Ben Purdy’s girlfriend heard his desperate final moments on the phone as he was cornered by her jealous ex-lover and shot in the head, the Old Bailey heard last week.
Ashley Adedeji-Adebisi was on the phone with 18-year-old Ben Purdy as he was chased by her ex-boyfriend and some of his family, the court heard.
She heard the former Globe Academy pupil panic when he hit a dead end, knowing that Miss Adedeji-Adebisi’s jilted ex Michael Bagnall, 22, and his family were closing in.
The line then went dead as Ben dropped the phone and the next thing she knew a friend was calling her to break the news of her boyfriend’s death, she told the court.

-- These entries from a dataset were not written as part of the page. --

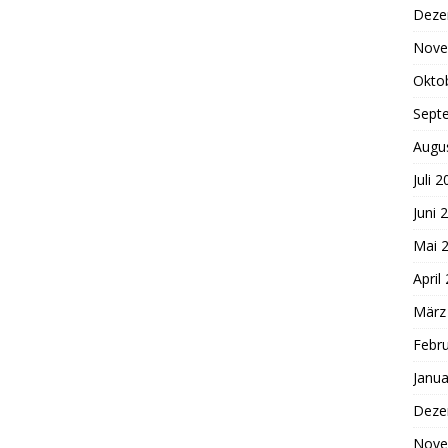
Deze
Nove
Okto
Sept
Augu
Juli 
Juni 
Mai 
April
März
Febr
Janua
Deze
Nove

Miss Adedeji-Adebisi, giving evidence, said Ben had claimed he was going to sports shop Decathlon in Surrey Quays to do some shopping when she spoke to him on the phone in the afternoon of November 23 last year.
However, after chatting for nearly fifteen minutes, he asked her what car Michael Bagnall’s grandfather drove.
“I said ‘A Blue Honda’, why?” she told the jury.
She then realised Ben had gone to the Silwood Estate with his friends Callum Malone and Jack Walker to confront Bagnall, who had allegedly been sending Miss Adedeji-Adebisi threatening texts.
Bagnall had threatened to kidnap her young daughter and Ben’s younger brothers, it is alleged, and had also threatened to stab Ben.
She said: “He said ‘I think I can see Mikey [Bagnall] at the door’ – then he said all the family had come out.”
“As far as I know they started chasing him because Ben put his phone in his pocket but didn’t hang up.
“Someone shouted ‘Come on then you pussy’ – that’s all I could hear, then Jack was telling him to run the opposite way.
“He picked up the phone and said ‘We don’t know where to run’ as they were running through Southwark Park.
“He hadn’t said who had come out of the house but someone had got into a car, then Ben was shouting he was in a dead end.
“He was shouting ‘I don’t know where to go’ and I asked him what did the area look like because I know the area – he just said there were fences and walls and that they were chasing him.
“Apparently someone fired a shot and it missed them, then he said that Jack had left him, he asked me what he should do and I said ‘run’.
“Then the phone cut off, I didn’t hear anything else, just a car skid.”
Miss Adedeji-Adebisi, who had lived with the Bagnall family at their home for six months between January and July 2014, said she knew they had a gun in the shed.
She described an incident where Michael’s younger sister Lee-Ann, 19, complained a man had been rude to her on the street and her family had set out to beat him up.
“A number of members of the family went out, then they came back inside – the man was still outside stabbing a knife through the letter box.
“Mikey’s nan then asked for their clothes because they’d beaten that guy up – Mikey went to the shed and came back with a gun.”
She said he had been “pretty excited” and was smiling as he wielded the gun.
“Mikey’s uncle [Andrew Bayne] told him to stop being stupid and put it back – they didn’t say why they had the gun.”
Bagnall recruited his uncle, Andrew Bayne, 37, his cousin Reece Bayne, 19, and a 17-year-old, who cannot be named, to track down Ben after he had confronted him about the threatening texts.
When they did, Andrew Bayne allegedly shot Ben in the head and threatened to gun down one of his friends.
The trial continues…
*Michael Bagnall and Andrew Bayne, of Alpine Road, Rotherhithe, Reece Bayne, of Concorde Way, Rotherhithe, and the 17-year-old, all deny murder.
Michael Bagnall, Lee-Ann Bagnall and Anthony Bayne, also of Alpine Road, Rotherhithe, all deny affray.
Michael Bagnall, Reece Bayne, and the 17-year-old all deny conspiracy to commit assault occasioning ABH.
Andrew Bayne further denies possession of a firearm with intent to cause fear of violence.